### Work item:
Return each line of the listing that has the word "left" in it.

### Source material:
• • • • • • •
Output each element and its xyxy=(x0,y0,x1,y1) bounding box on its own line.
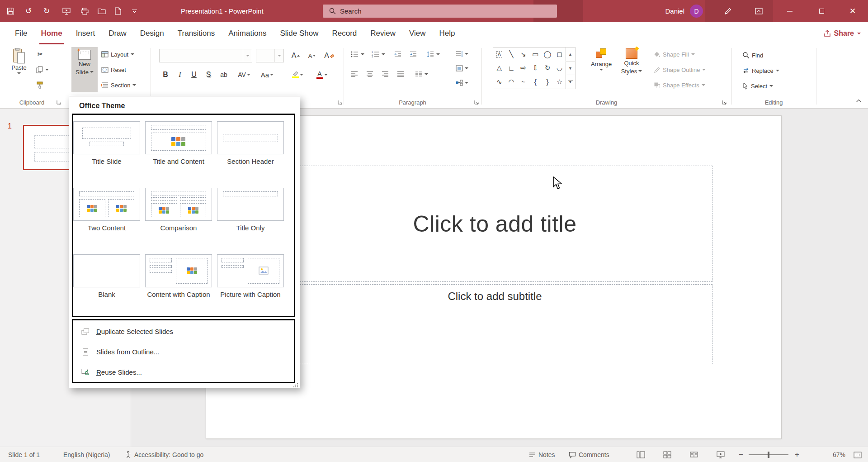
subtitle-placeholder[interactable]: Click to add subtitle xyxy=(277,284,712,364)
zoom-slider[interactable] xyxy=(749,447,788,462)
minimize-button[interactable] xyxy=(774,0,806,22)
font-name-combo[interactable] xyxy=(159,49,252,62)
shape-arc[interactable]: ◠ xyxy=(505,75,518,89)
text-direction-button[interactable] xyxy=(456,47,468,61)
tab-draw[interactable]: Draw xyxy=(102,22,133,44)
shapes-scroll-up[interactable]: ▲ xyxy=(566,48,575,62)
shape-effects-button[interactable]: Shape Effects xyxy=(654,79,705,91)
convert-to-smartart-button[interactable] xyxy=(456,76,468,90)
accessibility-checker[interactable]: Accessibility: Good to go xyxy=(125,447,203,462)
font-dialog-launcher[interactable] xyxy=(336,99,343,105)
layout-option-content-with-caption[interactable]: Content with Caption xyxy=(145,254,212,321)
decrease-indent-button[interactable] xyxy=(394,48,401,61)
align-left-button[interactable] xyxy=(351,68,358,81)
highlight-color-button[interactable] xyxy=(288,68,307,81)
maximize-button[interactable] xyxy=(806,0,837,22)
customize-quick-access-button[interactable] xyxy=(126,0,143,22)
view-slideshow-button[interactable] xyxy=(717,447,725,462)
menu-item-duplicate-selected-slides[interactable]: Duplicate Selected Slides xyxy=(74,321,290,342)
tab-record[interactable]: Record xyxy=(325,22,363,44)
zoom-level[interactable]: 67% xyxy=(833,447,845,462)
menu-resize-handle[interactable] xyxy=(295,385,296,386)
new-slide-button[interactable]: ✦ New Slide xyxy=(71,47,98,92)
layout-option-comparison[interactable]: Comparison xyxy=(145,188,212,254)
tab-transitions[interactable]: Transitions xyxy=(171,22,222,44)
increase-indent-button[interactable] xyxy=(410,48,417,61)
find-button[interactable]: Find xyxy=(742,49,763,62)
strikethrough-button[interactable]: ab xyxy=(217,68,231,81)
font-size-caret[interactable] xyxy=(274,49,283,62)
shape-fill-button[interactable]: Shape Fill xyxy=(654,48,695,61)
shape-right-brace[interactable]: } xyxy=(542,75,554,89)
layout-option-section-header[interactable]: Section Header xyxy=(217,121,284,188)
start-slideshow-button[interactable] xyxy=(58,0,75,22)
shape-right-arrow[interactable]: ⇨ xyxy=(517,61,529,75)
zoom-out-button[interactable]: − xyxy=(739,447,743,462)
shape-triangle[interactable]: △ xyxy=(493,61,505,75)
align-right-button[interactable] xyxy=(382,68,389,81)
shape-curve[interactable]: ~ xyxy=(517,75,529,89)
open-button[interactable] xyxy=(93,0,110,22)
shape-circular-arrow[interactable]: ↻ xyxy=(542,61,554,75)
redo-button[interactable]: ↻ xyxy=(38,0,55,22)
replace-button[interactable]: Replace xyxy=(742,64,779,77)
shape-down-arrow[interactable]: ⇩ xyxy=(529,61,542,75)
line-spacing-button[interactable] xyxy=(427,48,440,61)
undo-button[interactable]: ↺ xyxy=(20,0,37,22)
shape-arc-down[interactable]: ◡ xyxy=(553,61,566,75)
shapes-gallery-scroll[interactable]: ▲ ▼ ▼ xyxy=(566,47,576,89)
shape-textbox[interactable]: A xyxy=(493,48,505,61)
bold-button[interactable]: B xyxy=(159,68,172,81)
ink-pen-button[interactable] xyxy=(718,0,738,22)
tab-home[interactable]: Home xyxy=(34,22,69,44)
collapse-ribbon-button[interactable] xyxy=(856,96,862,105)
shape-star[interactable]: ☆ xyxy=(553,75,566,89)
layout-option-blank[interactable]: Blank xyxy=(73,254,140,321)
reset-button[interactable]: Reset xyxy=(101,63,126,76)
shape-elbow[interactable]: ∟ xyxy=(505,61,518,75)
decrease-font-size-button[interactable]: A xyxy=(305,49,319,62)
tab-insert[interactable]: Insert xyxy=(69,22,102,44)
layout-option-title-slide[interactable]: Title Slide xyxy=(73,121,140,188)
increase-font-size-button[interactable]: A xyxy=(288,49,303,62)
comments-button[interactable]: Comments xyxy=(569,447,609,462)
layout-option-title-and-content[interactable]: Title and Content xyxy=(145,121,212,188)
shape-scribble[interactable]: ∿ xyxy=(493,75,505,89)
font-name-caret[interactable] xyxy=(243,49,252,62)
close-button[interactable]: ✕ xyxy=(837,0,868,22)
shape-left-brace[interactable]: { xyxy=(529,75,542,89)
print-preview-button[interactable] xyxy=(76,0,93,22)
zoom-in-button[interactable]: + xyxy=(795,447,799,462)
section-button[interactable]: Section xyxy=(101,79,136,91)
search-box[interactable]: Search xyxy=(323,5,557,18)
select-button[interactable]: Select xyxy=(742,80,773,92)
layout-button[interactable]: Layout xyxy=(101,48,134,61)
tab-help[interactable]: Help xyxy=(433,22,462,44)
account-name[interactable]: Daniel xyxy=(650,0,684,22)
shapes-scroll-down[interactable]: ▼ xyxy=(566,62,575,76)
menu-item-slides-from-outline[interactable]: Slides from Outline... xyxy=(74,342,290,362)
avatar[interactable]: D xyxy=(690,5,703,18)
save-button[interactable] xyxy=(2,0,19,22)
columns-button[interactable] xyxy=(415,68,428,81)
character-spacing-button[interactable]: AV xyxy=(234,68,254,81)
underline-button[interactable]: U xyxy=(188,68,200,81)
drawing-dialog-launcher[interactable] xyxy=(721,99,727,105)
view-slide-sorter-button[interactable] xyxy=(663,447,671,462)
tab-file[interactable]: File xyxy=(8,22,34,44)
shape-outline-button[interactable]: Shape Outline xyxy=(654,63,706,76)
font-color-button[interactable]: A xyxy=(312,68,332,81)
layout-option-picture-with-caption[interactable]: Picture with Caption xyxy=(217,254,284,321)
align-text-button[interactable] xyxy=(456,62,468,75)
zoom-thumb[interactable] xyxy=(768,452,769,458)
font-size-combo[interactable] xyxy=(256,49,284,62)
numbering-button[interactable]: 123 xyxy=(372,48,385,61)
slide-indicator[interactable]: Slide 1 of 1 xyxy=(8,447,40,462)
align-center-button[interactable] xyxy=(366,68,373,81)
new-file-button[interactable] xyxy=(109,0,127,22)
shapes-gallery[interactable]: A ╲ ↘ ▭ ◯ ◻ △ ∟ ⇨ ⇩ ↻ ◡ ∿ ◠ ~ { } ☆ xyxy=(493,47,566,89)
change-case-button[interactable]: Aa xyxy=(258,68,277,81)
ribbon-display-options-button[interactable] xyxy=(749,0,769,22)
tab-design[interactable]: Design xyxy=(133,22,171,44)
quick-styles-button[interactable]: Quick Styles xyxy=(618,48,646,75)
• • • • • • •
### Problem solution:
align-left-button[interactable] xyxy=(351,68,358,81)
shape-left-brace[interactable]: { xyxy=(529,75,542,89)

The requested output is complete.